== Input data ==
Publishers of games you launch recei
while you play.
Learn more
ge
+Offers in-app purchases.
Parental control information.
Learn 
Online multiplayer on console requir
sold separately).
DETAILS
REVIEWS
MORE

...

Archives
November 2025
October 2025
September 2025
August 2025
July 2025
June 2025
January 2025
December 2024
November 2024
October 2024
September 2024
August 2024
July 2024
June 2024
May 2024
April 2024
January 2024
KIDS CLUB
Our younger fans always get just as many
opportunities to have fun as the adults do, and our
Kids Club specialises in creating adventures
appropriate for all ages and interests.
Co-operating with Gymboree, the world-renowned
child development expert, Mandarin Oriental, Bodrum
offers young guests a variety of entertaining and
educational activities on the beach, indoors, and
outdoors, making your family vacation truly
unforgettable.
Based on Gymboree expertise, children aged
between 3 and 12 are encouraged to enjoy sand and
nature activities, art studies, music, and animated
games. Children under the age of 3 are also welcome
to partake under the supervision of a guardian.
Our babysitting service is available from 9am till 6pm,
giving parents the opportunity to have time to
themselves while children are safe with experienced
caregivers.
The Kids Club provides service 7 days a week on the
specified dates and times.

== About this task ==
For every line above that has "Gymboree" in it, copy the line.

== Worked solution ==
Co-operating with Gymboree, the world-renowned
Based on Gymboree expertise, children aged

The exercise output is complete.